Sementara itu, kumpul kebo atau kohabitasi diatur secara spesifik dalam Pasal 412. Bagi setiap orang yang melakukan hidup bersama sebagai suami istri di luar perkawinan, ancaman pidana yang menanti adalah penjara paling lama 6 bulan atau denda paling banyak Kategori II.

Mengapa Ada Perbedaan Sanksi?

Perbedaan durasi sanksi ini mencerminkan tingkat pelanggaran hukum yang berbeda. Perzinahan (Pasal 411) melibatkan persetubuhan yang secara eksplisit melanggar norma perkawinan, sehingga sanksinya lebih berat (1 tahun).

Di sisi lain, kohabitasi (Pasal 412) berfokus pada tindakan hidup bersama yang menyerupai rumah tangga tanpa ikatan legal, yang ancaman pidananya sedikit lebih ringan (6 bulan).

Delik Aduan Absolut: Kunci Utama Penerapan Sanksi

Meskipun sanksi pidana telah ditetapkan, implementasi Pasal 411 dan 412 tidak semudah memproses delik umum. Kedua pasal ini dikategorikan sebagai delik aduan absolut. Ini berarti, proses hukum hanya bisa dimulai jika ada laporan atau pengaduan resmi dari pihak-pihak tertentu yang dirugikan.

Aturan ini menjadi semacam “pagar pengaman” agar KUHP baru tidak disalahgunakan untuk mengintervensi ranah privat masyarakat secara berlebihan.
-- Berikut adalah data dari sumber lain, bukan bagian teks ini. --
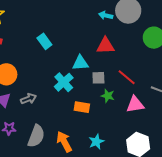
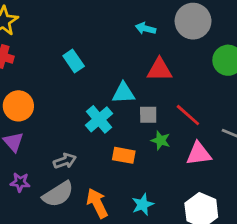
cyan arrow: (106, 15) -> (146, 28), moved
gray arrow: (28, 99) -> (65, 161), moved
gray semicircle: (36, 136) -> (58, 194), turned 35

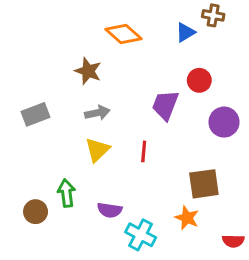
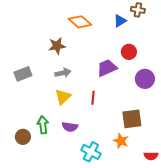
brown star: (88, 71) -> (57, 46), turned -30
purple trapezoid: (165, 105) -> (107, 68), turned 45
purple semicircle: (110, 210) -> (70, 127), moved

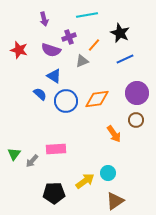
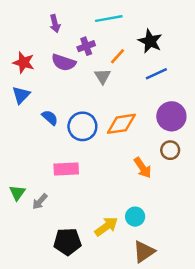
gray triangle: (82, 61) -> (103, 76), turned -40
blue triangle: (54, 76) -> (21, 95), moved, turned 42
pink rectangle: (56, 149) -> (66, 169), moved

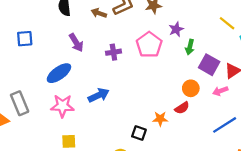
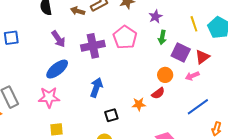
yellow line: (227, 23) -> (194, 24), moved, turned 35
purple star: (176, 29) -> (155, 17), moved
purple cross: (113, 52) -> (93, 46), size x1.6
blue ellipse: (59, 73) -> (57, 69), moved
blue arrow: (99, 95) -> (96, 87), moved, turned -42
black square: (139, 133) -> (111, 115), moved, turned -32

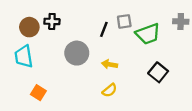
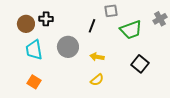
gray square: (124, 21) -> (111, 11), moved
gray cross: (181, 21) -> (160, 19), turned -32
cyan trapezoid: (24, 56) -> (34, 50), moved

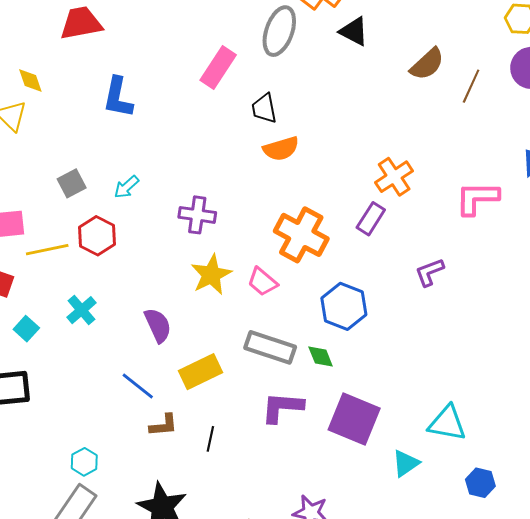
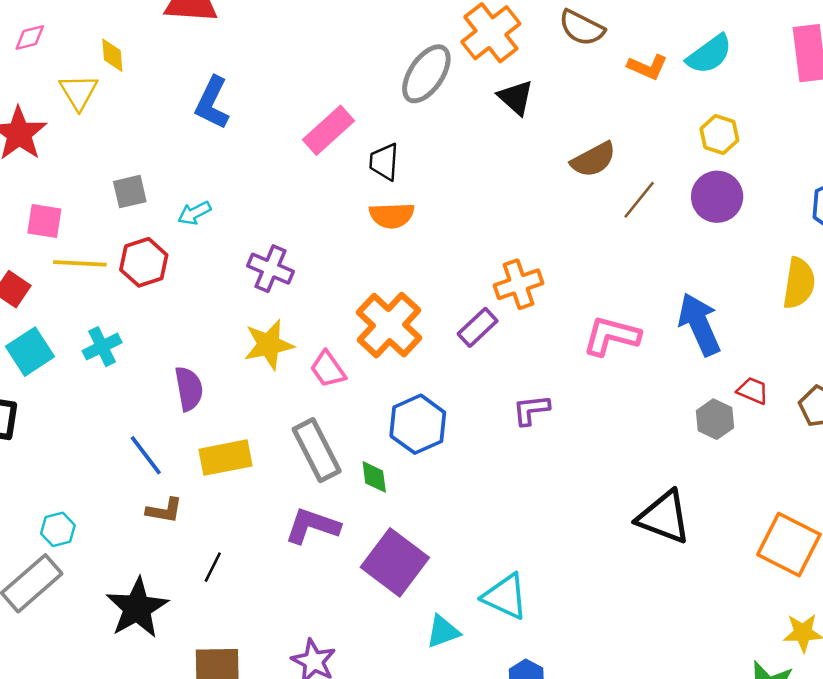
pink rectangle: (218, 67) -> (328, 130), moved
cyan square: (26, 329) -> (30, 352), size x1.5
gray rectangle: (270, 347) -> (317, 450), turned 30
black line: (210, 439) -> (213, 567), moved

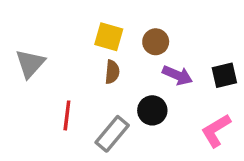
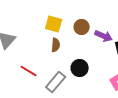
purple arrow: (177, 75) -> (104, 36), moved
red line: (67, 115) -> (29, 71), turned -66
Pihak yang berhak mengajukan pengaduan pun dibatasi secara ketat.

Untuk kasus yang melibatkan orang terikat perkawinan (Pasal 411), hanya suami atau istri yang berhak melaporkan. Sedangkan untuk orang yang tidak terikat perkawinan (Pasal 412), yang berhak melapor adalah orang tua atau anak kandung dari pelaku.

Menteri Koordinator Bidang Hukum, HAM, Imigrasi, dan Pemasyarakatan, Yusril Ihza Mahendra, sebelumnya menjelaskan bahwa ketentuan yang bersifat sensitif seperti hubungan di luar perkawinan ini dirumuskan dengan sangat hati-hati. Tujuannya adalah untuk menjaga nilai-nilai moral bangsa tanpa mengorbankan prinsip keadilan dan kemanusiaan.

Keistimewaan lain dari delik aduan ini adalah pengaduan terkait pasal 411 dan 412 masih dapat dicabut kembali. Pencabutan ini bisa dilakukan kapan saja, asalkan proses persidangan di pengadilan belum dimulai.